Your beautiful urn is in this room, along with Maggie and Bernie's. Sometimes they're hard to look at, because it's an instant reminder that you three have crossed... and that chapter in our lives is finished.
Then I think about how you are no longer in pain... and I know you were very sick, BoBo. It was so hard to let you go.. and I had no idea that day would be the day you would cross. We were so hopeful that the liver function test the next day would lead to some type of a diagnosis, so we could get you the proper treatment you needed. After all these months and all that time to think, I guess you had just had enough, little one. I hope that we were able to ease the pain a bit for you... being there to hold you during your seizures and always tending to your every need.
So yes, BoBo... we miss you terribly. We're also very honored that we had the time we did have together.. even if it was so short. But in a way... you've helped save three other kitties - Barnaby, Willow and TomTom. They're loved deeply and cared for just as well as our angels were.
And as for your legacy, Bo... not to worry. Little ^Willow^ has made sure that you will never be forgotten. Although she is quite her own self... just being a little female creamsicle immediately brings thoughts of you.
Friday you would have been two years old! I can hardly believe that in a few short weeks, you will have been gone for a YEAR. It seems like yesterday you would lay down beside me a grab my finger to hold onto you as you fell asleep.

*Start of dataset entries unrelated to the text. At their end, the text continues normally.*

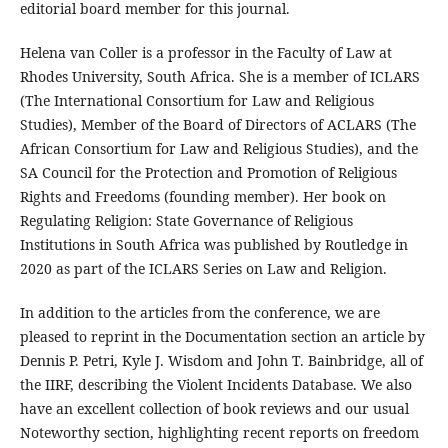
editorial board member for this journal.
Helena van Coller is a professor in the Faculty of Law at
Rhodes University, South Africa. She is a member of ICLARS
(The International Consortium for Law and Religious
Studies), Member of the Board of Directors of ACLARS (The
African Consortium for Law and Religious Studies), and the
SA Council for the Protection and Promotion of Religious
Rights and Freedoms (founding member). Her book on
Regulating Religion: State Governance of Religious
Institutions in South Africa was published by Routledge in
2020 as part of the ICLARS Series on Law and Religion.
In addition to the articles from the conference, we are
pleased to reprint in the Documentation section an article by
Dennis P. Petri, Kyle J. Wisdom and John T. Bainbridge, all of
the IIRF, describing the Violent Incidents Database. We also
have an excellent collection of book reviews and our usual
Noteworthy section, highlighting recent reports on freedom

I have a digital picture frame on my desk at work that is loaded with pictures of all of our furbabies and whenever your pictures come up, Daddy's heart starts to hurt from missing you. Like I've said before in my diary entries, even though the house is filled once again with furbabies, it doesn't take away the loss of not having you around.
The next few weeks will be difficult for us... losing both you and Maggie in such a short time.
Always remember BoBo, you're in our hearts and will always be. We miss you terribly, little angel.
Of course, I miss you everyday... but then I remember how many smiles you gave us while you were here and how you changed our lives in such a short time.
We've been off Catster for a while and I checked on your page today and saw that some of the links to some pictures were broken. I decided to fix it so everyone could see the beautiful things that some of our friends sent when you crossed the bridge. I also added some of Daddy's favorite Eva Cassidy songs to make your memorial page extra special.
As I look at your pictures, watch your videos and read your blogs, I'm reminded of a time that seems so long ago, but really isn't... when you were here with us.
I smile, laugh and cry. I smile and laugh at your antics... how you used to run into the room, coo loudly and then dart out the door again. I cry when I think of the pain you must have been in during those last months of your time here on earth.
Although the house is full again with new furbabies, there will always be a special place in our hearts for our little BoBo. Without you, we might have never met Barnaby, Willow and TomTom.